A review of Benjamin Friedman’s Religion and the Rise of Capitalism
by edward tenner
 

Tenner Edward Friedman Book

Religion and the Rise of Capitalism
By Benjamin Friedman
Knopf, 2021

edward tenner, a research affiliate of the Smithsonian Institution and Rutgers University, is currently a visitor in the Program in Interdisciplinary Studies at the Institute for Advanced Study at Princeton.

Published March 9, 2021

 

For over a century, journalists and academics alike have found the possible linkage between religious faith and national economic success irresistible. In 1905 the sociologist Max Weber published The Protestant Ethic and the Spirit of Capitalism, seeing the Calvinist doctrine of predestination (the limitation of grace and salvation to divinely pre-selected souls) as motivation for a frugal and productive lifestyle. Since then, Weber’s ideas, originally offered in a tentative spirit, have been embraced, modified, discredited and (coming full circle) resurrected.

The linkage between the spiritual and the material is not confined to the West. Scholars assert that the Buddhist concept of kaizen, originally translated as self-improvement, is a key to Japan’s deserved reputation for high-quality goods and constant product refinement. On the flip side, others — notably, the economic historian Timur Kuran, the author of Islam and Mammon, have blamed the economic malaise of much of the Middle East on the influence of aspects of Islamic law.

Who’s on First?

In Religion and the Rise of Capitalism, Benjamin Friedman, the former chair of the economics department at Harvard (and a longtime friend), does not attempt to document Weber’s alleged causality. Quite the contrary: just as Karl Marx argued that Hegel’s dialectic was standing on its head (and he, Marx, had turned it right side up), Friedman has rotated Weber’s idea 180 degrees.
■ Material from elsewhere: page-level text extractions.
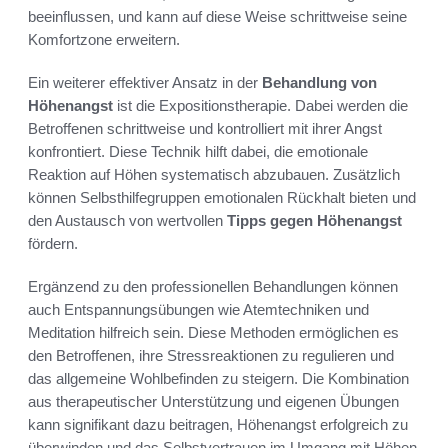
beeinflussen, und kann auf diese Weise schrittweise seine
Komfortzone erweitern.
Ein weiterer effektiver Ansatz in der
Behandlung von
Höhenangst
ist die Expositionstherapie. Dabei werden die
Betroffenen schrittweise und kontrolliert mit ihrer Angst
konfrontiert. Diese Technik hilft dabei, die emotionale
Reaktion auf Höhen systematisch abzubauen. Zusätzlich
können Selbsthilfegruppen emotionalen Rückhalt bieten und
den Austausch von wertvollen
Tipps gegen Höhenangst
fördern.
Ergänzend zu den professionellen Behandlungen können
auch Entspannungsübungen wie Atemtechniken und
Meditation hilfreich sein. Diese Methoden ermöglichen es
den Betroffenen, ihre Stressreaktionen zu regulieren und
das allgemeine Wohlbefinden zu steigern. Die Kombination
aus therapeutischer Unterstützung und eigenen Übungen
kann signifikant dazu beitragen, Höhenangst erfolgreich zu
überwinden und das Selbstvertrauen im Umgang mit Höhen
He argues that it was the abandonment of the concept of predestination by 18th-century Scottish clerics that paved the way for the conceptual revolution led by Adam Smith, and thence to societal support for free-market capitalism.
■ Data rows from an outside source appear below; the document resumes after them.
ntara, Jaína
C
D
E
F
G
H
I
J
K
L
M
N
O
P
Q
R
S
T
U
Divinity faculty in 18th-century Edinburgh, it is important to note, were not segregated in separate schools as they are at the leading American private universities that maintain divinity schools today. For example, Adam Ferguson, Smith’s contemporary, who was a licensed Church of Scotland preacher as well as a professor of moral philosophy, was a writer on economics, too.

In this period, Edinburgh’s theologians were beginning to question the pessimistic assumptions of predestination, especially the orthodox Calvinist notion of innate human depravity. The clergy that Smith and his older and much-admired friend David Hume encountered belonged to the Moderate faction that took a new and more optimistic view of human nature as open to cooperation and mutual benefit.
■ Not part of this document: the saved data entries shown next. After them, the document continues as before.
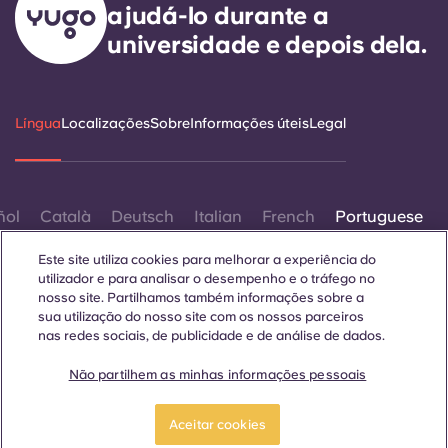
ajudá-lo durante a
universidade e depois dela.
Língua
Localizações
Sobre
Informações úteis
Legal
ñol
Català
Deutsch
Italian
French
Portuguese
Este site utiliza cookies para melhorar a experiência do
utilizador e para analisar o desempenho e o tráfego no
nosso site. Partilhamos também informações sobre a
sua utilização do nosso site com os nossos parceiros
nas redes sociais, de publicidade e de análise de dados.
Contactar-nos
Não partilhem as minhas informações pessoais
Aceitar cookies
© 2026. Todos os direitos reservados.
The Moderates were successors to a line of thought that had originated in French Roman Catholic circles — namely, the paradoxical belief that fallen men and women pursuing their own self-interest could build mutually beneficial communities. Without completely abandoning the idea of original sin, they rejected the concept of total depravity that implied that people were unable to make wise choices.

Their ideas indirectly helped Smith substitute the principle of sympathy, a natural capacity for cooperation and benevolence. Rejecting the more cynical celebration of self-interest espoused by the Dutch-born physician Bernard Mandeville in his satire Fable of the Bees, Smith argued for a society based on mutual advantage. To this theological and ethical assumption, Smith added the elegance of natural science as epitomized by Isaac Newton’s demonstration of how the universe, divinely created, could be systematically understood by humans through the discovery of its simple laws.

American Particularism

At this point Friedman changes his focus to the United States, which in the 19th and 20th centuries was as exceptional in terms of religious ferment as Scotland had been in the 18th. The latter had only a handful of major religious currents. By contrast, the young republic visited by Alexis de Tocqueville was a cauldron of old and new creeds, immigrants of every faith, born-again revival preachers, and the kinds of spiritual entrepreneurs who have been with us ever since. Friedman shows that here, too, some of the earliest economic writers were clergymen.

The New England colonies of Smith’s time, Friedman explains, were originally a stronghold of the Calvinist orthodoxy already waning in England and immortalized in theologian Jonathan Edwards’ terrifying sermon “Sinners in the Hands of an Angry God.” But multiple forces were sapping this citadel by the time of the American Revolution: the evangelism of John Wesley, the influence of Scottish Enlightenment theology, and the ascent of natural theology that saw God’s hand in the universe and held out promise for human harmony as part of the divine plan. Deism’s model of God as an impersonal divine watchmaker, inspired by Newton, was also gaining favor, along with liberal Protestant Unitarianism. And the growing spiritual diversity of the colonies at independence promoted the beginnings of a common civil religion transcending creeds.

 
We are left to conclude that the Scottish enlightenment, rejecting strict predestination in favor of an optimistic view of human capabilities on earth, actually gave birth to both sides of our political divide, one trusting to policies designed by professional experts, the other seeking to restore the primacy of individual, church and local self-reliance.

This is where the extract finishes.